[Work instruction] Return each line of the listing in which the word "Moscou" appears.

^^^^^^^^^^^^^^^^

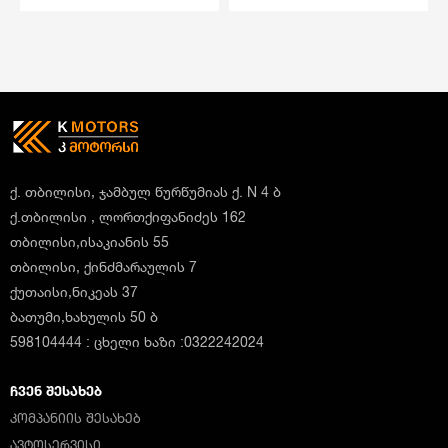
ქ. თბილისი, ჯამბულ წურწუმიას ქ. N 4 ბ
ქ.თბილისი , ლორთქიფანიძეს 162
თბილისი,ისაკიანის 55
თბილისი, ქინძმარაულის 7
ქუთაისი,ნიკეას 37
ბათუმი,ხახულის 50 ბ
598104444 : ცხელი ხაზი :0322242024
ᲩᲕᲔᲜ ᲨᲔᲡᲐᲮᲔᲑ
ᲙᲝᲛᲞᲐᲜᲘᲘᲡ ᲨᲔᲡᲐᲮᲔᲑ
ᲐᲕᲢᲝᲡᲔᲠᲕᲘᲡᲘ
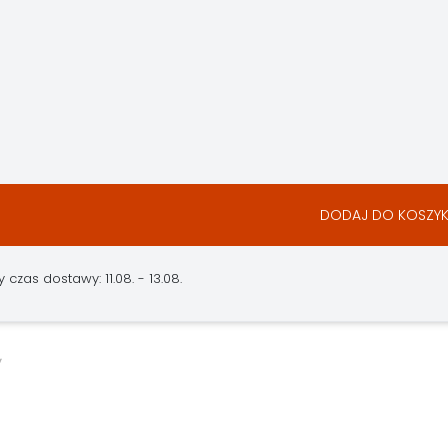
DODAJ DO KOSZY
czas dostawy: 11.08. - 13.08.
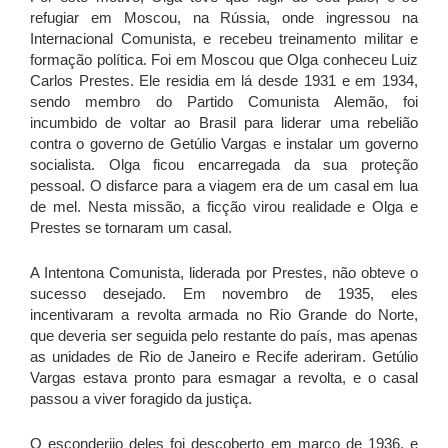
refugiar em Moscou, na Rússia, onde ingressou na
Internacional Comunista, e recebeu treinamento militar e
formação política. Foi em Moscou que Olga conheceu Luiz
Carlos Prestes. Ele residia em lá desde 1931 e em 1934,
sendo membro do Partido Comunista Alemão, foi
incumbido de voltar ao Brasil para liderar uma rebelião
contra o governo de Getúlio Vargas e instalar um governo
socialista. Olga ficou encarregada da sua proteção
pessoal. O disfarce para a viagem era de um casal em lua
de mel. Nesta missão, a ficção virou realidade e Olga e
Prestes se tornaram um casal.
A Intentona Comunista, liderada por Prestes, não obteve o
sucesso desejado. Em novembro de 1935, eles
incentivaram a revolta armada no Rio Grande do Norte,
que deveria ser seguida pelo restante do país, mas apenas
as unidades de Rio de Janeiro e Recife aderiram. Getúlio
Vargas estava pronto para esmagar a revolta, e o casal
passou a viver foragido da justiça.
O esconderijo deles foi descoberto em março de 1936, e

^^^^^^^^^^^^^^^^

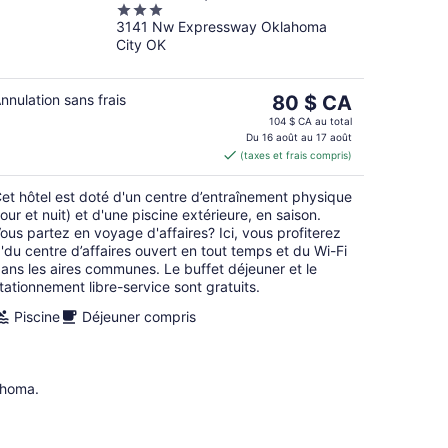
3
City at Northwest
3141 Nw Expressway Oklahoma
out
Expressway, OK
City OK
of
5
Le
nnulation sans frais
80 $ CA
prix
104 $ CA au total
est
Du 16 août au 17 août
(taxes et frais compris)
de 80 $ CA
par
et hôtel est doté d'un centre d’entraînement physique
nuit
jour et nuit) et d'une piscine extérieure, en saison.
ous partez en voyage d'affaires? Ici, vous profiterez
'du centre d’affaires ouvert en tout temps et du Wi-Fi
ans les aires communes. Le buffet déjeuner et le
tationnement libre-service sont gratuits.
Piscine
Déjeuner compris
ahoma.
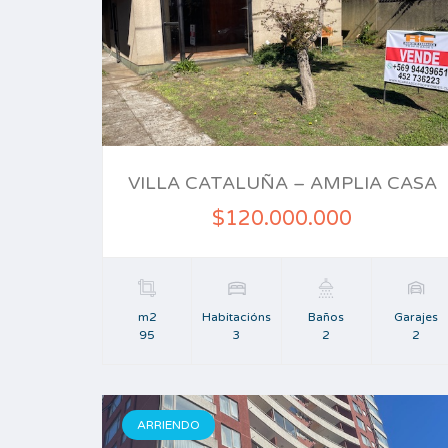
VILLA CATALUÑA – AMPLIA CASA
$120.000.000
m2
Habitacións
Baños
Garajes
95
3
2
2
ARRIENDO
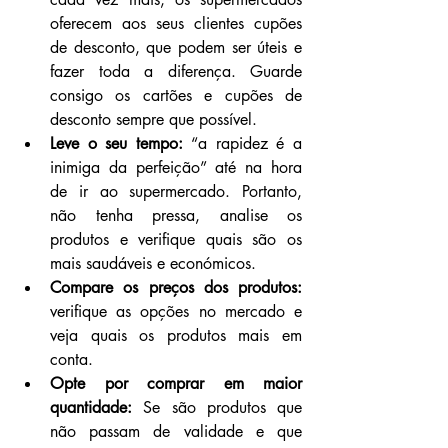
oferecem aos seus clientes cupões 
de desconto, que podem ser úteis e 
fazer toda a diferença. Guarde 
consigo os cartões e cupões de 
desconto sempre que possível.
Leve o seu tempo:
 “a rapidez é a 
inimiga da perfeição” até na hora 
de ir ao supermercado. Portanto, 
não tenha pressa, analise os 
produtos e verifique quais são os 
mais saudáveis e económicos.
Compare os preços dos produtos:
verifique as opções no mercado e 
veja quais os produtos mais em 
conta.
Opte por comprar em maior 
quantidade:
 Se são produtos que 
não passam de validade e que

^^^^^^^^^^^^^^^^

[Exercise answer]
refugiar em Moscou, na Rússia, onde ingressou na
formação política. Foi em Moscou que Olga conheceu Luiz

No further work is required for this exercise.